Data items:

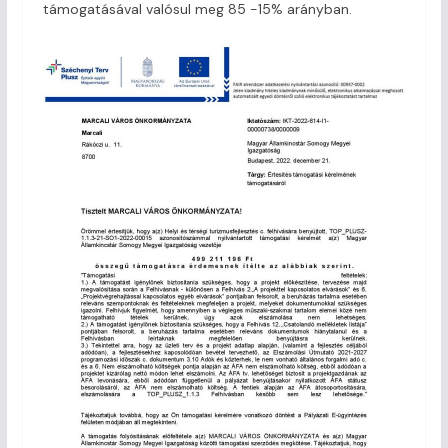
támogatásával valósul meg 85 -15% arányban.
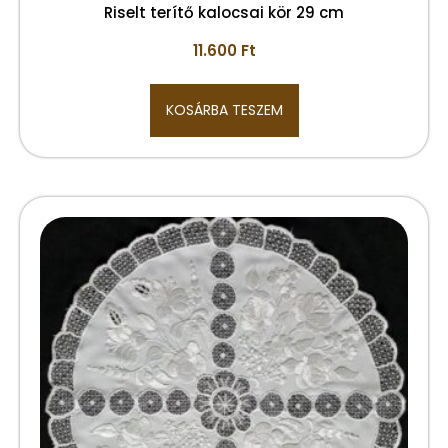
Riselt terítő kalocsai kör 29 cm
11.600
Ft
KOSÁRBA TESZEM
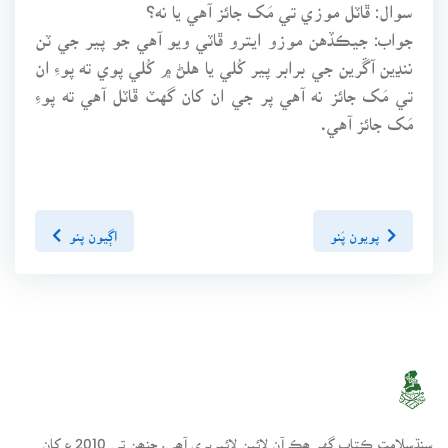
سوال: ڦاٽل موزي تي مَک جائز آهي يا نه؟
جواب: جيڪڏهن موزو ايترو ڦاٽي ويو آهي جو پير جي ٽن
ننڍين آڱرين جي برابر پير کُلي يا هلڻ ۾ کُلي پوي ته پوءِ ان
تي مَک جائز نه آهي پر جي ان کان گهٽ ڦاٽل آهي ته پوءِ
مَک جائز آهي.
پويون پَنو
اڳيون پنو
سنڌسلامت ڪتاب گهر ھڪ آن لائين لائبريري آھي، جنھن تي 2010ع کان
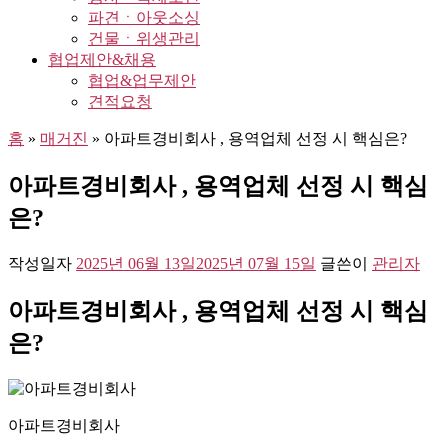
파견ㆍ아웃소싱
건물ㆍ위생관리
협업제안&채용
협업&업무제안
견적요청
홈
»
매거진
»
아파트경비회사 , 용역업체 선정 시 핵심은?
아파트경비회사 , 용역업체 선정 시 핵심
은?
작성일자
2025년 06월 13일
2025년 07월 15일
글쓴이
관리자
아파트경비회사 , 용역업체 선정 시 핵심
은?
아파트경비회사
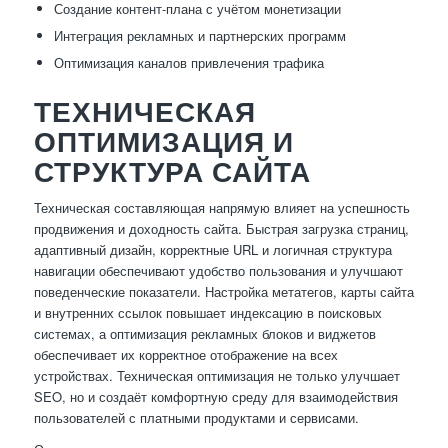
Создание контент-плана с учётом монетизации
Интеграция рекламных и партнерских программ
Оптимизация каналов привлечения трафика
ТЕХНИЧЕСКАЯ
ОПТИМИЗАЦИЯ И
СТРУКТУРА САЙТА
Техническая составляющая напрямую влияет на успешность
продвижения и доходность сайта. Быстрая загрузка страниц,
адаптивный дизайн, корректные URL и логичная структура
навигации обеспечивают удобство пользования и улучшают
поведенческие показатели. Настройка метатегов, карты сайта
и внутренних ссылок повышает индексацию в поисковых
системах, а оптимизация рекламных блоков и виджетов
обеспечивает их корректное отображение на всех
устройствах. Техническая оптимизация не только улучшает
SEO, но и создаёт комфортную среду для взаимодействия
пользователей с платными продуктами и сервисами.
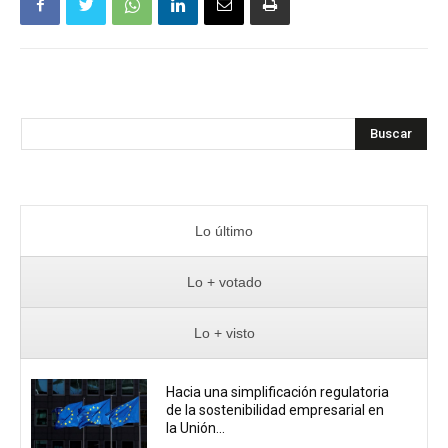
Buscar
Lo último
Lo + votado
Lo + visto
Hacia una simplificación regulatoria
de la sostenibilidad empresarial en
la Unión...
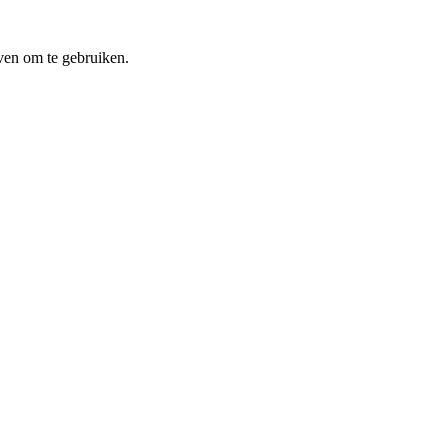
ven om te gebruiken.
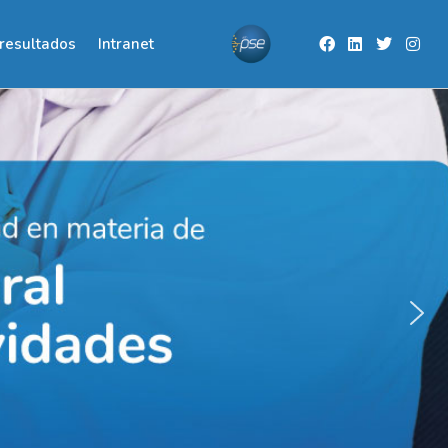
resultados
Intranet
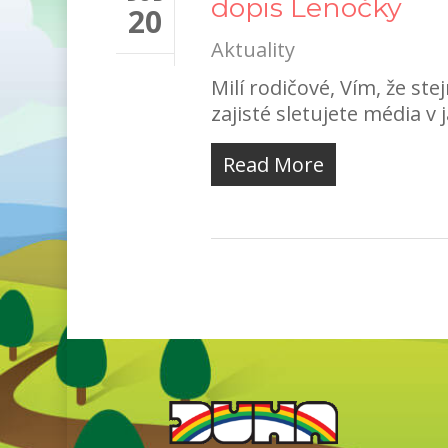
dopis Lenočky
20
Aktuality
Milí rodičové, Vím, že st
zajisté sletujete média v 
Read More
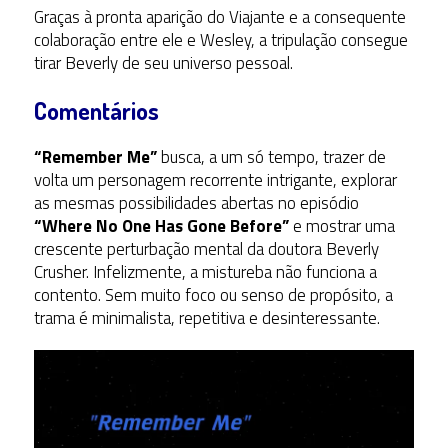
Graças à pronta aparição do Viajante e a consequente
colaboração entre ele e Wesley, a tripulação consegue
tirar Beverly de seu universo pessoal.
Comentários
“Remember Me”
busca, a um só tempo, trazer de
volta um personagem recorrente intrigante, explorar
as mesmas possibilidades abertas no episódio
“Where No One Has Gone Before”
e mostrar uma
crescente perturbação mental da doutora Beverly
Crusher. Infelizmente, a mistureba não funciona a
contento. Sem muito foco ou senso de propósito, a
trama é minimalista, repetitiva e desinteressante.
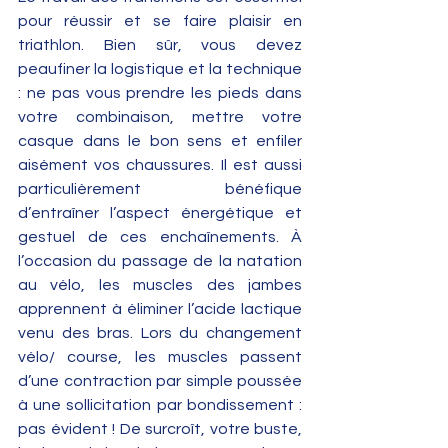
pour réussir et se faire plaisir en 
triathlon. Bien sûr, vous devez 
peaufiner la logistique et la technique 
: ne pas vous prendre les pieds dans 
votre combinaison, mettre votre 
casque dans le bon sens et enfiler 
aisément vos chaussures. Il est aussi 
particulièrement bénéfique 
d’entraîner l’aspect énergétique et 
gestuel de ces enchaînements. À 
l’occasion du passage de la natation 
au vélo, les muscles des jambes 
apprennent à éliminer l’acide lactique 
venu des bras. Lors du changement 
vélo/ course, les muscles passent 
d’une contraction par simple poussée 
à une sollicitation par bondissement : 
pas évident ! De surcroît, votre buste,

* * *

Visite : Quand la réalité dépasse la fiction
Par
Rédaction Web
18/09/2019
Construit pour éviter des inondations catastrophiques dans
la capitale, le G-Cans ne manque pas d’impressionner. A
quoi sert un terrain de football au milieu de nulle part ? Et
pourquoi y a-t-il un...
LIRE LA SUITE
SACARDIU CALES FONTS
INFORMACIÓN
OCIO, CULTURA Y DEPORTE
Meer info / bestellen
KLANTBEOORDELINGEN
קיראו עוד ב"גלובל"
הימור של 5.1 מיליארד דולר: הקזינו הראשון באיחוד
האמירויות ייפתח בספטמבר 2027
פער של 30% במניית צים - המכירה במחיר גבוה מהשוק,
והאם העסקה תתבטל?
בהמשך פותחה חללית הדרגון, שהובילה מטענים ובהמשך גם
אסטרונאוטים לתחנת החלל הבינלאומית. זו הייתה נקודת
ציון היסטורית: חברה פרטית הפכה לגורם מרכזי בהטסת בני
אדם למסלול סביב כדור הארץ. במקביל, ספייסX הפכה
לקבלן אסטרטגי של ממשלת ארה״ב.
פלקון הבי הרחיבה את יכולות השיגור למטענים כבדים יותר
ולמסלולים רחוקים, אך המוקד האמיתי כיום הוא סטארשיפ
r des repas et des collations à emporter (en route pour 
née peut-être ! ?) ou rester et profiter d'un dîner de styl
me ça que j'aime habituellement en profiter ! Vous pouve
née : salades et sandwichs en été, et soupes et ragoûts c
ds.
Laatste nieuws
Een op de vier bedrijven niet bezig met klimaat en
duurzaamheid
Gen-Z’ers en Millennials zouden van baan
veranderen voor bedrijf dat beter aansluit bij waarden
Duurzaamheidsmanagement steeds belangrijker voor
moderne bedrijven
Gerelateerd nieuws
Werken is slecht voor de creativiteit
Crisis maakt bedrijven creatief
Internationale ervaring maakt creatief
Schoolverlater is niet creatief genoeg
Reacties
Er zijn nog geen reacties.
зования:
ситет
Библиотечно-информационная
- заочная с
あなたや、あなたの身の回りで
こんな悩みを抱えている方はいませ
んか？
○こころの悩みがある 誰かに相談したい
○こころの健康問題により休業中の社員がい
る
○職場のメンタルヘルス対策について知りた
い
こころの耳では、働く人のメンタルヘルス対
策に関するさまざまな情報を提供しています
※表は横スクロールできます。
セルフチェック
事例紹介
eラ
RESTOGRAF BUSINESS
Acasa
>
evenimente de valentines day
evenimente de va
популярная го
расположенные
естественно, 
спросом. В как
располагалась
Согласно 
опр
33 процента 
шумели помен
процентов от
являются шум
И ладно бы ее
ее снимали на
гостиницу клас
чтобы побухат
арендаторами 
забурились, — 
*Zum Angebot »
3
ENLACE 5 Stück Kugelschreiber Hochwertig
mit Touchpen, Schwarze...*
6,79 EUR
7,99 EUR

---

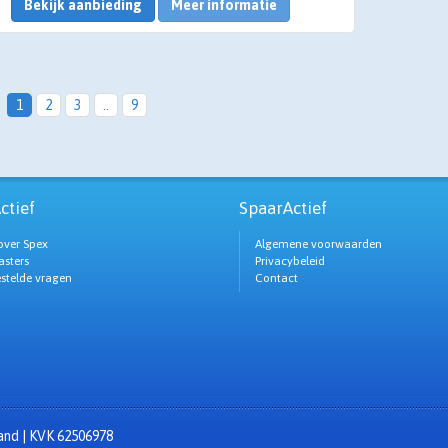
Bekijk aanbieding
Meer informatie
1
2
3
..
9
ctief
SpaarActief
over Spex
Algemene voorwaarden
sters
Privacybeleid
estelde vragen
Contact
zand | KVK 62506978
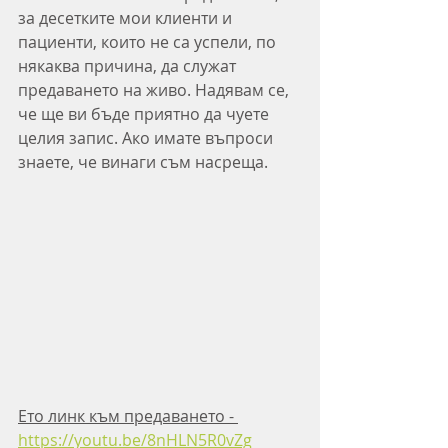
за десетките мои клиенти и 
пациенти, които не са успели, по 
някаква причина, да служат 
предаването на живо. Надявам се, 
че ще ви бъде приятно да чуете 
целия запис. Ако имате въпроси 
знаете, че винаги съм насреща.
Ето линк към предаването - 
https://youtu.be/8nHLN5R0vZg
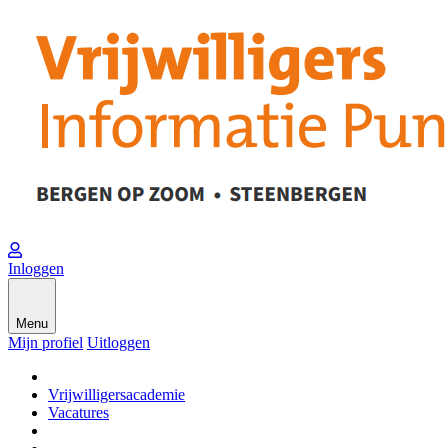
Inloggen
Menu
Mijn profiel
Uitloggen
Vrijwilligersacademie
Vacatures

### WHAT THE EXERCISE ASKS
Look above for the line with "támogatásával valósul meg 85 -15% arányban." and the line with "обеспечивает их корректное"; set down those two lines and all lines between them exactly, without pictures and without anything else.

### RESULT FOR THIS TASK
támogatásával valósul meg 85 -15% arányban.
Riselt terítő kalocsai kör 29 cm
11.600
Ft
KOSÁRBA TESZEM
سوال: ڦاٽل موزي تي مَک جائز آهي يا نه؟
جواب: جيڪڏهن موزو ايترو ڦاٽي ويو آهي جو پير جي ٽن
ننڍين آڱرين جي برابر پير کُلي يا هلڻ ۾ کُلي پوي ته پوءِ ان
تي مَک جائز نه آهي پر جي ان کان گهٽ ڦاٽل آهي ته پوءِ
مَک جائز آهي.
پويون پَنو
اڳيون پنو
سنڌسلامت ڪتاب گهر ھڪ آن لائين لائبريري آھي، جنھن تي 2010ع کان
파견ㆍ아웃소싱
건물ㆍ위생관리
협업제안&채용
협업&업무제안
견적요청
홈
»
매거진
»
아파트경비회사 , 용역업체 선정 시 핵심은?
아파트경비회사 , 용역업체 선정 시 핵심
은?
작성일자
2025년 06월 13일
2025년 07월 15일
글쓴이
관리자
아파트경비회사 , 용역업체 선정 시 핵심
은?
아파트경비회사
Создание контент-плана с учётом монетизации
Интеграция рекламных и партнерских программ
Оптимизация каналов привлечения трафика
ТЕХНИЧЕСКАЯ
ОПТИМИЗАЦИЯ И
СТРУКТУРА САЙТА
Техническая составляющая напрямую влияет на успешность
продвижения и доходность сайта. Быстрая загрузка страниц,
адаптивный дизайн, корректные URL и логичная структура
навигации обеспечивают удобство пользования и улучшают
поведенческие показатели. Настройка метатегов, карты сайта
и внутренних ссылок повышает индексацию в поисковых
системах, а оптимизация рекламных блоков и виджетов
обеспечивает их корректное отображение на всех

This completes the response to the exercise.